When you think of waffles, you think of breakfast. When you think of sandwiches, you think of lunch. By that logic, the waffle sandwich is the perfect hybrid of breakfast and lunch. The cafe Shaky Alibi, on a tony stretch of Beverly Blvd. just across the street from Kokomo and their Kobb Sandwich, specializes in Liege waffles, which is to say small, round, thick, chewy waffles studded with nubbins of Belgian pearl sugar. Their signature is the dessert waffle, but they also make a savory waffle sandwich with cheese and your choice of turkey, ham or Canadian bacon. It's perfectly satisfactory, but it may also convince you of the superiority of the sweet over the savory waffle. (The smoked turkey works especially well with the smoked Gouda.)
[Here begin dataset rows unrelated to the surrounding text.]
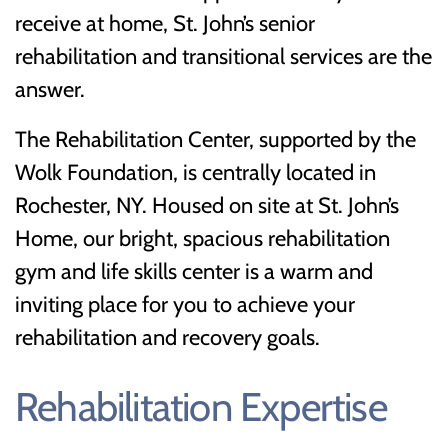
receive at home, St. John’s senior
rehabilitation and transitional services are the
answer.
The Rehabilitation Center, supported by the
Wolk Foundation, is centrally located in
Rochester, NY. Housed on site at St. John’s
Home, our bright, spacious rehabilitation
gym and life skills center is a warm and
inviting place for you to achieve your
rehabilitation and recovery goals.
Rehabilitation Expertise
Shaky Alibi: Turkey & Gouda Waffle Sandwich

Beyond the age of 8, you don't generally get to pick up your waffles with your hands. That may be the main pleasure of the waffle sandwich. In other words, the ideal way to eat one of these is to tear it open, extract the meat and cheese, and save one of the waffles for dessert.

Shaky Alibi: Interior

Put a European city in front of anything, and it sounds more posh. (Lisbon lentils, Istanbul eggplant, Cardiff toast, see?) The waffles at Shaky Alibi good, but these Liege waffles, supposedly so different from standard waffles, are, in fact, just small, thick, high-quality waffles with bits of sugar. At $9 per sandwich, they're not cheap and they're small. (To be clear, we're totally willing to pay $16 for a sandwich, but preferably when it's Sotto's porcetto.) They're hardly revolutionary a la the Paris Commune or Ulysses, but layered with cheese and lunchmeat, Shaky Alibi's waffles make a fine sandwich, even if they are better off with chocolate, strawberries and cream.